Mehtap KAYAOĞLU, haber7.com, 19 Mart 2007
Herkes “Baba” Olamaz Ki…!
Herkes baba olamaz ki…!
…her erkek bir iş sahibi olabilir..! Az-çok demeden, evini geçindirebilecek kadar para kazanabilir.
Arkadaşları olabilir… kendisine güvenen… kendisinin de onlara güvendiği…
Akrabaları olabilir… hiç incitmediği… hiç ihmal etmediği…
Sözü sohbeti keyifli olabilir. Meslek hayatında da başarılı…
Kim varsa etrafında, kırmamak için, onlara “hayır” dememek için koşuşturabilir…
Akşama kadar birçok kişinin sıkıntısıyla uğraşabilir. İki lokma ekmek götürebilmek için evine, kendisini çok yorabilir…
Sosyal ortamlarda, sosyal aktivitelerde bol bol faaliyet yapabilir…
Sevdiği takımın hiçbir maçını kaçırmayabilir… alınan yenilgiler için günlerce kafa yorabilir…
Evlatlarının geleceği için türlü yatırımlar yapabilir…
Onlara her şeyin en iyisini, en kalitesini almak için kendisini paralayabilir…
Özel okullara yollayabilir… özel hocalar tutabilir…
Çocuklarına nasihat etmek için “Aferin… akıllı ol… benim gibi sıkıntı çekme… çalış, adam ol… ezdirme kendini” diyebilir…
…vs…vs…
Her erkek bunların tümünü yapabilir…
…ama her erkek “Baba” olamaz ki…!
Çünkü tüm bu saydıklarım erkekleri “BABA” yapmaz ki…!
…
Küçük bir erkek çocuğundan gelmiş geçen gün bir soru… Diyor ki mailinde “Mehtap Ablacım… ben sizi hergün izliyorum… siz küçükken sizin babanız da benim babam gibi eve az mı geliyordu…?”
Düşündüm… babamı düşündüm… kendimi düşündüm… bu minik kalbin parmaklarından dökülen satırları düşündüm.
Ne olabilirdi dokuz yaşında bir erkek çocuğuna bunu söyleten?

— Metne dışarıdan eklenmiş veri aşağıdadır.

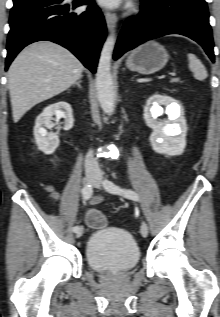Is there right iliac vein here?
Segmentation results:
<instances>
[{"mask_svg": "<svg viewBox=\"0 0 220 317\" xmlns=\"http://www.w3.org/2000/svg\"><path fill=\"white\" fill-rule=\"evenodd\" d=\"M96 179H97V175L95 174L90 173L86 175V181L89 184H93ZM83 231H84L83 227H80V229L76 232V237L77 238L81 237L83 235Z\"/></svg>", "mask_w": 220, "mask_h": 317, "instance_id": "63e3f726", "label": "right iliac vein"}]
</instances>
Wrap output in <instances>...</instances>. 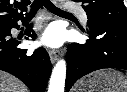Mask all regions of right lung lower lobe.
Segmentation results:
<instances>
[{"label": "right lung lower lobe", "instance_id": "obj_1", "mask_svg": "<svg viewBox=\"0 0 127 92\" xmlns=\"http://www.w3.org/2000/svg\"><path fill=\"white\" fill-rule=\"evenodd\" d=\"M17 21L0 26V70L18 77L33 92H44L51 74L49 55L44 48H39L30 55L27 54V49L17 47L20 41L11 37V29L19 28ZM31 28L32 25L28 26L25 34L35 38Z\"/></svg>", "mask_w": 127, "mask_h": 92}]
</instances>
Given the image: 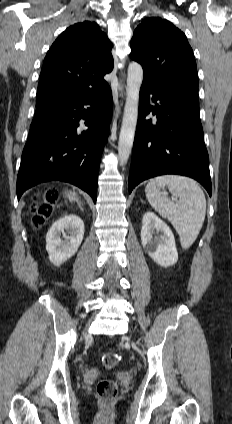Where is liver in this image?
Listing matches in <instances>:
<instances>
[{"label": "liver", "mask_w": 232, "mask_h": 424, "mask_svg": "<svg viewBox=\"0 0 232 424\" xmlns=\"http://www.w3.org/2000/svg\"><path fill=\"white\" fill-rule=\"evenodd\" d=\"M76 194L72 193V192H68L67 193V198L69 199V201H73L75 199Z\"/></svg>", "instance_id": "liver-1"}]
</instances>
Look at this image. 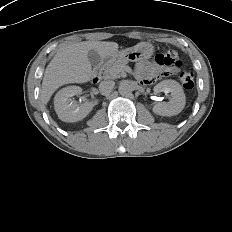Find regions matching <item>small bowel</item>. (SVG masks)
Listing matches in <instances>:
<instances>
[{
  "label": "small bowel",
  "mask_w": 232,
  "mask_h": 232,
  "mask_svg": "<svg viewBox=\"0 0 232 232\" xmlns=\"http://www.w3.org/2000/svg\"><path fill=\"white\" fill-rule=\"evenodd\" d=\"M136 72L139 76L141 83L147 86H154L156 81L163 78L176 79L179 77L180 72L173 67H164L162 65H155L149 61H141L136 66Z\"/></svg>",
  "instance_id": "1"
}]
</instances>
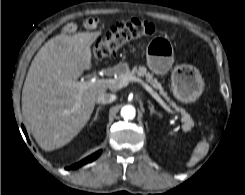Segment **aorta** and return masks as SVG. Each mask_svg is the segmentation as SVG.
<instances>
[{
    "instance_id": "obj_1",
    "label": "aorta",
    "mask_w": 245,
    "mask_h": 195,
    "mask_svg": "<svg viewBox=\"0 0 245 195\" xmlns=\"http://www.w3.org/2000/svg\"><path fill=\"white\" fill-rule=\"evenodd\" d=\"M136 110L132 105H126L121 109V116L124 119L131 120L135 117Z\"/></svg>"
}]
</instances>
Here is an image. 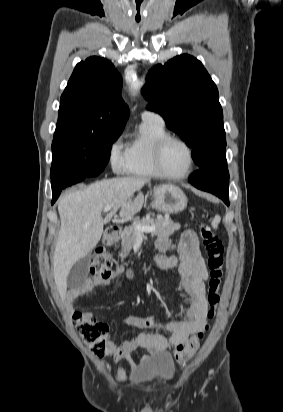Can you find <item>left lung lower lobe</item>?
Here are the masks:
<instances>
[{
    "label": "left lung lower lobe",
    "mask_w": 283,
    "mask_h": 412,
    "mask_svg": "<svg viewBox=\"0 0 283 412\" xmlns=\"http://www.w3.org/2000/svg\"><path fill=\"white\" fill-rule=\"evenodd\" d=\"M211 165L204 166L196 171L189 182L196 188L210 192L221 198L229 205V173L224 151H215L211 154Z\"/></svg>",
    "instance_id": "1"
}]
</instances>
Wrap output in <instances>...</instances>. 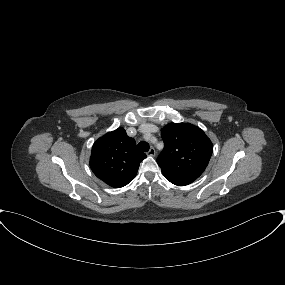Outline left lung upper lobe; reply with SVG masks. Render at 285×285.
<instances>
[{"instance_id": "obj_1", "label": "left lung upper lobe", "mask_w": 285, "mask_h": 285, "mask_svg": "<svg viewBox=\"0 0 285 285\" xmlns=\"http://www.w3.org/2000/svg\"><path fill=\"white\" fill-rule=\"evenodd\" d=\"M164 149L157 158L162 173L197 179L206 169L213 145L204 131L189 123H170L161 130Z\"/></svg>"}]
</instances>
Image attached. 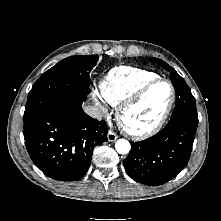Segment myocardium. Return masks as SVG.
Listing matches in <instances>:
<instances>
[{
	"mask_svg": "<svg viewBox=\"0 0 221 221\" xmlns=\"http://www.w3.org/2000/svg\"><path fill=\"white\" fill-rule=\"evenodd\" d=\"M167 83L171 89L170 99L168 104L166 105L163 113L159 117V119L150 127L147 128H135L131 126L127 121V115L138 105L142 103L146 94L149 92L151 88H153L158 83ZM176 99V90L173 83L166 78L157 77L148 83L144 84L133 96L129 99L125 100L117 111V120L120 124L123 131L128 134L130 137L135 139H142L156 133L166 122L168 116L170 115L172 108L174 106Z\"/></svg>",
	"mask_w": 221,
	"mask_h": 221,
	"instance_id": "obj_1",
	"label": "myocardium"
}]
</instances>
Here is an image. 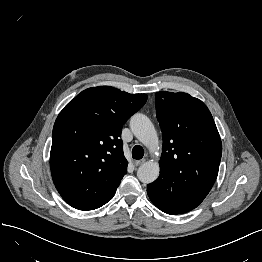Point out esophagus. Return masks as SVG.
Returning <instances> with one entry per match:
<instances>
[{"label":"esophagus","mask_w":262,"mask_h":262,"mask_svg":"<svg viewBox=\"0 0 262 262\" xmlns=\"http://www.w3.org/2000/svg\"><path fill=\"white\" fill-rule=\"evenodd\" d=\"M145 162V159H141V160H134L133 163L135 166H139L141 164H143Z\"/></svg>","instance_id":"34e87169"}]
</instances>
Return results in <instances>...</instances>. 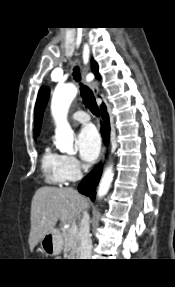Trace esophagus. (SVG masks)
<instances>
[{"label": "esophagus", "mask_w": 175, "mask_h": 287, "mask_svg": "<svg viewBox=\"0 0 175 287\" xmlns=\"http://www.w3.org/2000/svg\"><path fill=\"white\" fill-rule=\"evenodd\" d=\"M82 74H83V77L86 78V80H88V85L91 88V90L93 91L94 95H98L99 94V84L96 80H94V75L92 73H89V66L83 67ZM105 152H106V146L103 145L100 161H102L104 159Z\"/></svg>", "instance_id": "obj_1"}]
</instances>
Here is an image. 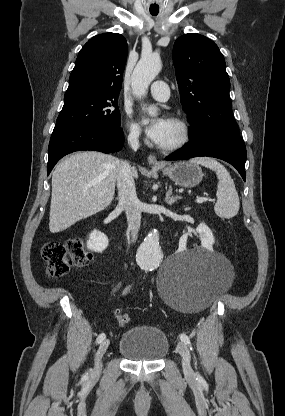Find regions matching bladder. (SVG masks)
Returning a JSON list of instances; mask_svg holds the SVG:
<instances>
[{
    "instance_id": "obj_1",
    "label": "bladder",
    "mask_w": 285,
    "mask_h": 416,
    "mask_svg": "<svg viewBox=\"0 0 285 416\" xmlns=\"http://www.w3.org/2000/svg\"><path fill=\"white\" fill-rule=\"evenodd\" d=\"M168 338L155 326L138 325L125 330L118 342L121 356L134 362H156L168 353Z\"/></svg>"
}]
</instances>
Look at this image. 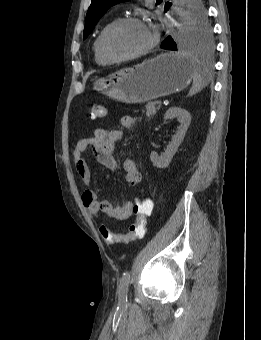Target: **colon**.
Wrapping results in <instances>:
<instances>
[{"label":"colon","instance_id":"colon-1","mask_svg":"<svg viewBox=\"0 0 261 340\" xmlns=\"http://www.w3.org/2000/svg\"><path fill=\"white\" fill-rule=\"evenodd\" d=\"M107 115V109L104 106L92 105L90 108L91 118H102ZM133 213L136 216L135 221L129 226L128 230L123 233H116L101 225L99 230L102 238L107 244L128 243L136 239L144 238L146 234L147 217L152 210V202L147 198H140L133 204Z\"/></svg>","mask_w":261,"mask_h":340}]
</instances>
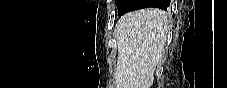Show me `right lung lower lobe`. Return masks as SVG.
Wrapping results in <instances>:
<instances>
[{
  "label": "right lung lower lobe",
  "mask_w": 227,
  "mask_h": 88,
  "mask_svg": "<svg viewBox=\"0 0 227 88\" xmlns=\"http://www.w3.org/2000/svg\"><path fill=\"white\" fill-rule=\"evenodd\" d=\"M170 4V0H131L119 16L141 8L157 7L166 10Z\"/></svg>",
  "instance_id": "98d812e1"
}]
</instances>
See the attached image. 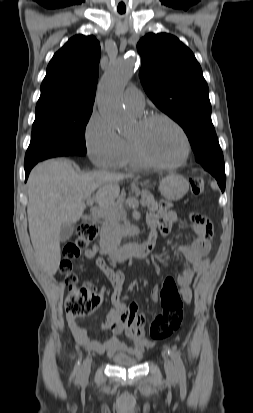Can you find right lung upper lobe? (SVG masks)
I'll list each match as a JSON object with an SVG mask.
<instances>
[{"mask_svg": "<svg viewBox=\"0 0 253 413\" xmlns=\"http://www.w3.org/2000/svg\"><path fill=\"white\" fill-rule=\"evenodd\" d=\"M100 53V44L92 35L69 39L49 62L36 113L92 109Z\"/></svg>", "mask_w": 253, "mask_h": 413, "instance_id": "1", "label": "right lung upper lobe"}]
</instances>
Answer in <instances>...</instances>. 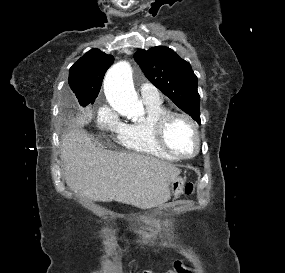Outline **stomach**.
<instances>
[{"instance_id":"1","label":"stomach","mask_w":285,"mask_h":273,"mask_svg":"<svg viewBox=\"0 0 285 273\" xmlns=\"http://www.w3.org/2000/svg\"><path fill=\"white\" fill-rule=\"evenodd\" d=\"M184 183L185 180L183 178L181 177L174 178L171 182V188H170L171 195H173L174 197H178L183 191Z\"/></svg>"}]
</instances>
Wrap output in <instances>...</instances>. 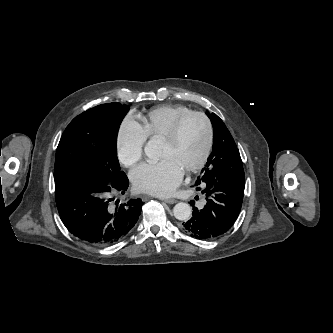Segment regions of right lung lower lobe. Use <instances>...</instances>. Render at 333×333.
Segmentation results:
<instances>
[{
    "label": "right lung lower lobe",
    "instance_id": "right-lung-lower-lobe-1",
    "mask_svg": "<svg viewBox=\"0 0 333 333\" xmlns=\"http://www.w3.org/2000/svg\"><path fill=\"white\" fill-rule=\"evenodd\" d=\"M129 186L122 171L107 168L65 181L55 189L56 204L66 228L87 243L103 246L118 242L135 226L141 199L116 202L111 193L124 194Z\"/></svg>",
    "mask_w": 333,
    "mask_h": 333
}]
</instances>
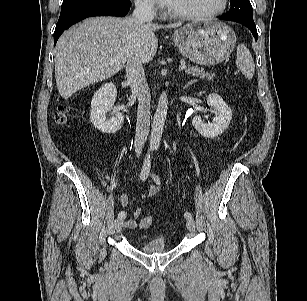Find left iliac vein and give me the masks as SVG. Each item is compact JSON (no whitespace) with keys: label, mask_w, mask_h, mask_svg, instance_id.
Wrapping results in <instances>:
<instances>
[{"label":"left iliac vein","mask_w":307,"mask_h":301,"mask_svg":"<svg viewBox=\"0 0 307 301\" xmlns=\"http://www.w3.org/2000/svg\"><path fill=\"white\" fill-rule=\"evenodd\" d=\"M187 229L190 232H195V222H194V220L192 218L191 219H187Z\"/></svg>","instance_id":"1"}]
</instances>
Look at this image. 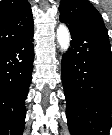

Babasına hasret, ama bir o kadar da babasıyla bir olmak istemesini, yaşamın kaygan zemininde harekete geçiren…
Baba olmak nasıl bir şey biliyor musunuz sevgili okurlar…?
Baba olmak, dibi azgın sularla dolu bir göl üzerinde, soğuk havaların da etkisiyle buz tutmuş bir kaygan zeminde, düşüp başını çarpmayacak kadar başarılı bir koşucu… buzu kırmamayı başaracak kadar hassas hareketlerle yürümeyi bilen bir dengeleyici… ve tüm bu koşuşturmaların arasında da elindeki kendisine emanet edilmiş minik kalplere, babalığın nasıl bir şey olduğunu yaşatabilecek ve onları hayata güvenle hazırlayabilecek kadar donanımlı olabilmeyi başarmaktır.
Öyle bir hayat ki… sizi azgın sularda boğulmadan yaşamanın bir yolunu bulmaya zorluyor… tüm bu zorlantıların arasında da olan çocuklarımıza oluyor.
…
Çocuklar için baba, bilinçaltı süreçleri açısından ve terapötik bir dille söylemem gerekirse “KAHRAMAN”dır. Bilinçaltının gizli kahramanları babalarımızdır.
Baba yanımızdaysa, korkmayız…
Baba yanımızdaysa güvendeyiz…
Peki ya baba yanımızda değilse…?
…
Babanın olmadığı yerlerde anneler devreye giriyor sevgili beyler…!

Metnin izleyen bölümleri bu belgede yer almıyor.